== Segment start ==

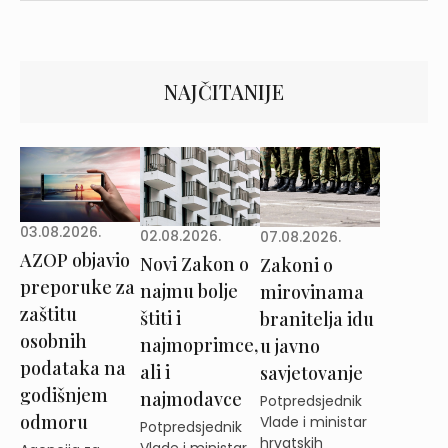
NAJČITANIJE
03.08.2026.
02.08.2026.
07.08.2026.
AZOP objavio
Novi Zakon o
Zakoni o
preporuke za
najmu bolje
mirovinama
zaštitu
štiti i
branitelja idu
osobnih
najmoprimce,
u javno
podataka na
ali i
savjetovanje
godišnjem
najmodavce
Potpredsjednik
odmoru
Vlade i ministar
Potpredsjednik
hrvatskih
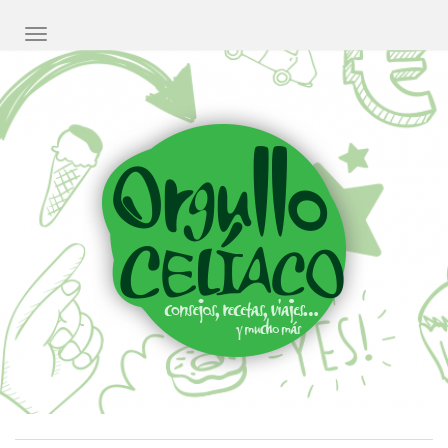
CAMBIAR NAVEGACIÓN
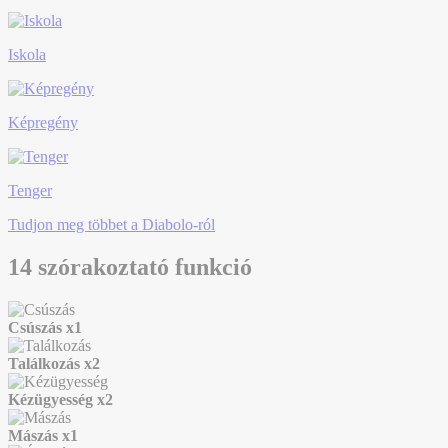
Iskola
Képregény
Tenger
Tudjon meg többet a Diabolo-ról
14 szórakoztató funkció
Csúszás
x1
Találkozás
x2
Kézügyesség
x2
Mászás
x1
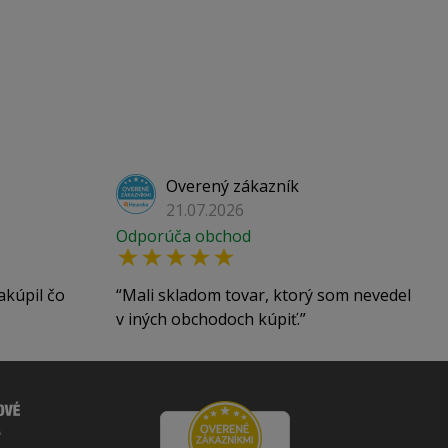
Overený zákazník
21.07.2026
Odporúča obchod
akúpil čo
Mali skladom tovar, ktorý som nevedel
v iných obchodoch kúpiť.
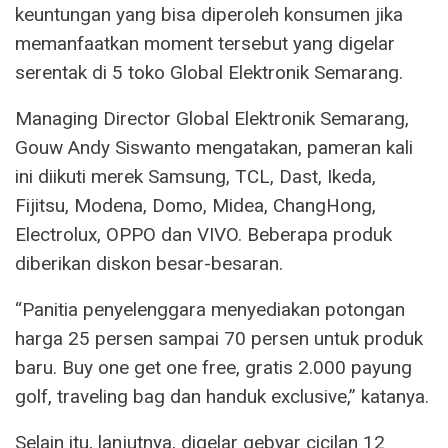
keuntungan yang bisa diperoleh konsumen jika
memanfaatkan moment tersebut yang digelar
serentak di 5 toko Global Elektronik Semarang.
Managing Director Global Elektronik Semarang,
Gouw Andy Siswanto mengatakan, pameran kali
ini diikuti merek Samsung, TCL, Dast, Ikeda,
Fijitsu, Modena, Domo, Midea, ChangHong,
Electrolux, OPPO dan VIVO. Beberapa produk
diberikan diskon besar-besaran.
“Panitia penyelenggara menyediakan potongan
harga 25 persen sampai 70 persen untuk produk
baru. Buy one get one free, gratis 2.000 payung
golf, traveling bag dan handuk exclusive,” katanya.
Selain itu, lanjutnya, digelar gebyar cicilan 12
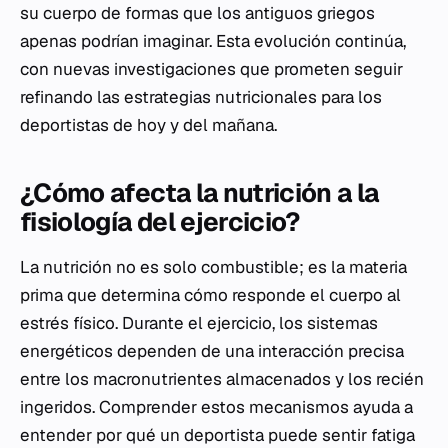
su cuerpo de formas que los antiguos griegos
apenas podrían imaginar. Esta evolución continúa,
con nuevas investigaciones que prometen seguir
refinando las estrategias nutricionales para los
deportistas de hoy y del mañana.
¿Cómo afecta la nutrición a la
fisiología del ejercicio?
La nutrición no es solo combustible; es la materia
prima que determina cómo responde el cuerpo al
estrés físico. Durante el ejercicio, los sistemas
energéticos dependen de una interacción precisa
entre los macronutrientes almacenados y los recién
ingeridos. Comprender estos mecanismos ayuda a
entender por qué un deportista puede sentir fatiga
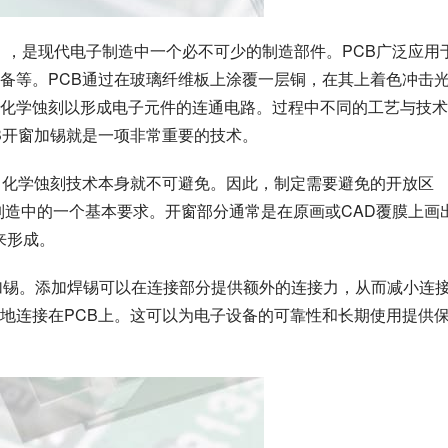
t Board），是现代电子制造中一个必不可少的制造部件。PCB广泛应用
备等。PCB通过在玻璃纤维板上涂覆一层铜，在其上着色冲击
化学蚀刻以形成电子元件的连通电路。过程中不同的工艺与技术
B开窗加锡就是一项非常重要的技术。
，化学蚀刻技术本身就不可避免。因此，制定需要避免的开放区
制造中的一个基本要求。开窗部分通常是在原画或CAD覆膜上画
来形成。
 加锡。添加焊锡可以在连接部分提供额外的连接力，从而减小连
地连接在PCB上。这可以为电子设备的可靠性和长期使用提供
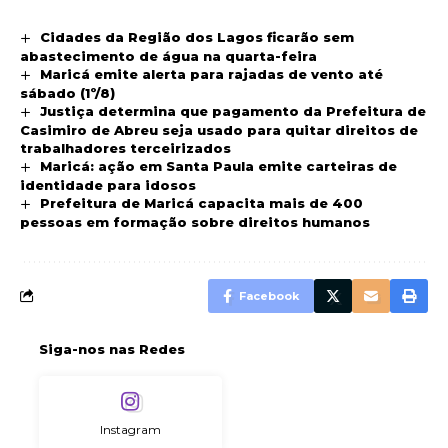
Cidades da Região dos Lagos ficarão sem
abastecimento de água na quarta-feira
Maricá emite alerta para rajadas de vento até
sábado (1º/8)
Justiça determina que pagamento da Prefeitura de
Casimiro de Abreu seja usado para quitar direitos de
trabalhadores terceirizados
Maricá: ação em Santa Paula emite carteiras de
identidade para idosos
Prefeitura de Maricá capacita mais de 400
pessoas em formação sobre direitos humanos
Facebook
Siga-nos nas Redes
Instagram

== Segment end ==

When a line holds the string "yang", pull it out of the listing.

- _Your response_
keuntungan yang bisa diperoleh konsumen jika
memanfaatkan moment tersebut yang digelar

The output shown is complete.